» MATERIAL SUPPLIED:
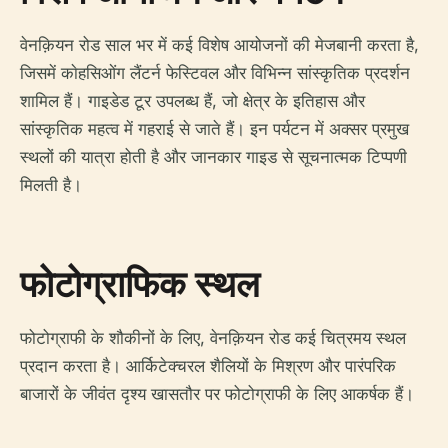
वेनक़ियन रोड साल भर में कई विशेष आयोजनों की मेजबानी करता है,
जिसमें काेहसिओंग लैंटर्न फेस्टिवल और विभिन्न सांस्कृतिक प्रदर्शन
शामिल हैं। गाइडेड टूर उपलब्ध हैं, जो क्षेत्र के इतिहास और
सांस्कृतिक महत्व में गहराई से जाते हैं। इन पर्यटन में अक्सर प्रमुख
स्थलों की यात्रा होती है और जानकार गाइड से सूचनात्मक टिप्पणी
मिलती है।
फोटोग्राफिक स्थल
फोटोग्राफी के शौकीनों के लिए, वेनक़ियन रोड कई चित्रमय स्थल
प्रदान करता है। आर्किटेक्चरल शैलियों के मिश्रण और पारंपरिक
बाजारों के जीवंत दृश्य खासतौर पर फोटोग्राफी के लिए आकर्षक हैं।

» EXERCISE GOAL: Please write out all the data word for word, but keep every picture out.

» EXERCISE RESPONSE:
वेनक़ियन रोड साल भर में कई विशेष आयोजनों की मेजबानी करता है,
जिसमें काेहसिओंग लैंटर्न फेस्टिवल और विभिन्न सांस्कृतिक प्रदर्शन
शामिल हैं। गाइडेड टूर उपलब्ध हैं, जो क्षेत्र के इतिहास और
सांस्कृतिक महत्व में गहराई से जाते हैं। इन पर्यटन में अक्सर प्रमुख
स्थलों की यात्रा होती है और जानकार गाइड से सूचनात्मक टिप्पणी
मिलती है।
फोटोग्राफिक स्थल
फोटोग्राफी के शौकीनों के लिए, वेनक़ियन रोड कई चित्रमय स्थल
प्रदान करता है। आर्किटेक्चरल शैलियों के मिश्रण और पारंपरिक
बाजारों के जीवंत दृश्य खासतौर पर फोटोग्राफी के लिए आकर्षक हैं।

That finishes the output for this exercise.